Petitioner also contends that respondent’s failure to affirm the Committee’s findings that he practiced medicine fraudulently and willfully filed false reports undermines all of the other findings of misconduct, because the charges were all premised on petitioner’s alleged participation in a fraudulent scheme to perform unnecessary surgery on the residential facility patients. Respondent reversed the Committee’s determination with respect to the charges of fraud and false reporting because the Committee failed to make the necessary factual finding that petitioner, as charged, knowingly and falsely represented information in the patients’ medical records. Contrary to petitioner’s argument, this finding is not inconsistent with the findings of misconduct which respondent sustained. The sustained specifications of misconduct were not exclusively premised on fraudulent conduct but, rather, were also based on petitioner’s failure to render appropriate and adequate medical care to his patients. Indeed, the charges involving negligence, incompetence, ordering unwarranted treatment and failure to maintain records require no showing of intentional misconduct and, as discussed above, have a factual basis in the record. Nor is the conclusion that petitioner engaged in conduct evincing moral unfitness to practice medicine contrary to respondent’s determination not to sustain the charges of fraud and false reporting. It was not necessary for the Committee to make a finding that petitioner knowingly made false representations in the patients’ records to conclude, as it did, based on the other conduct charged, that petitioner’s wholesale group approach to evaluating and treating these vulnerable patients deprived them of the individualized care which every patient deserves and, in that manner, violated the medical profession’s moral standards.
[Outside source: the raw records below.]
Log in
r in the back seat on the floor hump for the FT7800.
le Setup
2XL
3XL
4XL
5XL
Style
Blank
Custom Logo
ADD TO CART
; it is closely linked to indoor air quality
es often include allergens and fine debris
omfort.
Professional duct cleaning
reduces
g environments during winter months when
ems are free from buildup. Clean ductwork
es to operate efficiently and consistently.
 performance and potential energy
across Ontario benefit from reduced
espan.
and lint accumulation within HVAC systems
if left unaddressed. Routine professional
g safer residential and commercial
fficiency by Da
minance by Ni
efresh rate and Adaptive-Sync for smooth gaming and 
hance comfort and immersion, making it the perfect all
Turning to petitioner’s contention that revocation of his *758license was inappropriate, we note that our inquiry in reviewing the propriety of a penalty imposed as physician discipline is limited to whether the penalty “ ‘is so incommensurate with the offense as to shock one’s sense of fairness’ ” (Matter of Gonzalez v New York State Dept. of Health, 232 AD2d 886, 890, lv denied 90 NY2d 801, quoting Matter of Chua v Chassin, 215 AD2d 953, 956, lv denied 86 NY2d 708). Here, we cannot say that respondent’s decision to revoke petitioner’s license is unreasonable in light of its finding that petitioner showed no remorse for his conduct and, thus, if permitted to return to practice, has the potential of repeating the conduct and thereby presenting a danger to the public. On these facts, it is of no moment that petitioner was offering his services pro bono, as the residential facility patients were entitled to the same degree of care that any patient compensating petitioner for his services should expect. Accordingly, the decision to revoke petitioner’s license was not incommensurate to the offense (see, Matter of Dolin v State Bd. for Professional Med. Conduct, 274 AD2d 862, 863-865, lv denied 95 NY2d 770; Matter of Lawrence v DeBuono, 251 AD2d 700, 702-703).
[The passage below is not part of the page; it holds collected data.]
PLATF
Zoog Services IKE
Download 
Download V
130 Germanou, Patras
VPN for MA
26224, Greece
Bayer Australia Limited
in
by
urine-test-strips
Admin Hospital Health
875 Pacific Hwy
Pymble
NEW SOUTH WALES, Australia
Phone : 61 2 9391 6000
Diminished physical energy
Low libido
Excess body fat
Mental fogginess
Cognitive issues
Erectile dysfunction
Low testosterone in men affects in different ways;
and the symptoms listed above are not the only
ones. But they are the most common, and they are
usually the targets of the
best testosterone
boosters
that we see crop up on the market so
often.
We have considered and rejected petitioner’s remaining contentions, including his assertion that he was prejudiced by respondent’s mistake in stating in its decision that the proceeding against petitioner was commenced by a summary order (see, Public Health Law § 230 [12] [a]). We find no indication that respondent’s determination was biased or otherwise based upon any factor outside of the record.

Mercure, J.P., Crew III, Peters and Lahtinen, JJ., concur. Adjudged that the determination is confirmed, without costs, and petition dismissed.